Myanmar, July 08, 2013
“You can be fullof kindness and love, but you cannot sleep next to a mad dog,” Wirathu said, referring to Muslims.
“I call them troublemakers, because they are troublemakers,” Wirathu said after his two-hour sermon. “I am proud to be called a radical Buddhist.”
The world has grown accustomed to a gentle image of Buddhism defined by the self-effacing words of the Dalai Lama, the global popularity of Buddhist-inspired meditation and postcard-perfect scenes from Southeast Asia of crimson-robed, barefoot monks receiving alms from villagers at dawn.
But over the past year, images of rampaging Burmese Buddhists carrying swords and the vituperative sermons of monks like Wirathu have underlined the rise of extreme Buddhism in Myanmar. Buddhist lynch mobs have killed more than 200 Muslims and forced more than 150,000 people, mostly Muslims, from their homes.
Wirathu denies any role in the riots. But his critics say that at least his anti-Muslim preaching is helping to inspire the violence.
What began last year on the fringes of Burmese society has grown into a nationwide fundamentalist movement whose agenda now includes boycotts of Muslim-made goods. Its message is spreading through regular sermons across the country that draw thousands of people and through widely distributed DVDs of those talks. Buddhist monasteries associated with the movement are also opening community centers and a Sunday school program for 60,000 Buddhist children.
The hate-filled speeches and violence have endangered Myanmar’s path to democracy, raising questions about the government’s ability to keep the country’s towns and cities safe and its willingness to crack down or prosecute Buddhists in a Buddhist-majority country.
Ashin Sanda Wara, the head of a monastic school in Yangon, says the monks in the country are divided equally between moderates and extremists.
He considers himself in the moderate camp. But as a measure of the deeply ingrained suspicions toward Muslims in the society, he said he was “afraid of Muslims because their population is increasing so rapidly.”
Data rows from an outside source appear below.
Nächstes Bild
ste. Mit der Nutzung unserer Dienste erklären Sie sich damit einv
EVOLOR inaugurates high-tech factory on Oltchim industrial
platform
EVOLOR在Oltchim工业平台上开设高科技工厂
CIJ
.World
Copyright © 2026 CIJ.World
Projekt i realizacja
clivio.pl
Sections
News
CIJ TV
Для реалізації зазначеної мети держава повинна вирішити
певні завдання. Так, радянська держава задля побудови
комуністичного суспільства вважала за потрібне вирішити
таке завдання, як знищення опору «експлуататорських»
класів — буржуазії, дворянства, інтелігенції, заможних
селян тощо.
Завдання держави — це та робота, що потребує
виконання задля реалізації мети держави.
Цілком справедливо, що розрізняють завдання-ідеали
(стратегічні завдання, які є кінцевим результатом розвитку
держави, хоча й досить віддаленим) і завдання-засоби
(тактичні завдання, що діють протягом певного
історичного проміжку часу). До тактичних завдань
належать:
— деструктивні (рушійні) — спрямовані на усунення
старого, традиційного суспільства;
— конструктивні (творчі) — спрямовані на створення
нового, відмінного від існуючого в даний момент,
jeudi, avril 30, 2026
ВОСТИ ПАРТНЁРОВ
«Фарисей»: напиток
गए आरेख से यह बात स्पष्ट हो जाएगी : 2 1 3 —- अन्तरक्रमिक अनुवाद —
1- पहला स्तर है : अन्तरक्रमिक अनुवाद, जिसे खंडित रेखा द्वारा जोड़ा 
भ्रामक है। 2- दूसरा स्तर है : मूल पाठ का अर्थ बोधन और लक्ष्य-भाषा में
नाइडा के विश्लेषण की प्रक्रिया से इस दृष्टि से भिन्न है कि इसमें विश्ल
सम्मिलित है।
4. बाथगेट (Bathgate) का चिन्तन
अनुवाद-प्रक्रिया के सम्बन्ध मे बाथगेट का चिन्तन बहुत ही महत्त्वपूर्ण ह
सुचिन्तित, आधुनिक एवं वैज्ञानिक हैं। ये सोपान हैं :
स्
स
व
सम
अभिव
Wirathu has tapped into that anxiety, which some describe as “demographic pressures” coming from neighboring Bangladesh.
Many in Myanmar speculate, without offering proof, that Wirathu is allied with hard-line Buddhist elements in the country who want to harness the nationalism of his movement to rally support ahead of elections in 2015. Wirathu denies any such links.
But the government has done little to rein him in. During Wirathu’s visit here in Taunggyi, traffic policemen cleared intersections for his motorcade.
Wirathu’s movement calls itself 969, three digits that symbolize the virtues of the Buddha, Buddhist practices and the Buddhist community.
Stickers with the movement’s logo are now ubiquitous nationwide on cars, motorcycles and shops. The movement has also begun a signature campaign calling for a ban on interfaith marriages, and pamphlets are distributed at sermons listing Muslim shops to be avoided.
In Mawlamyine, a multicultural city southeast of Yangon, a monastery linked to the 969 movement has established the courses of Buddhist instruction for children, which it calls “Sunday dhamma schools.” Leaders of the monasteries there seek to portray their campaign as a sort of Buddhist revivalist movement.
Yet despite efforts at describing the movement as nonthreatening, many Muslims are worried.
Two hours before Wirathu rolled into Taunggyi in a motorcade that included 60 honking motorcycles, Tun Tun Naing, a Muslim vendor in the city’s central market, spoke of the visit in a whisper. “I’m really frightened,” he said, stopping in midsentence when customers entered his shop. “We tell the children not to go outside unless absolutely necessary.”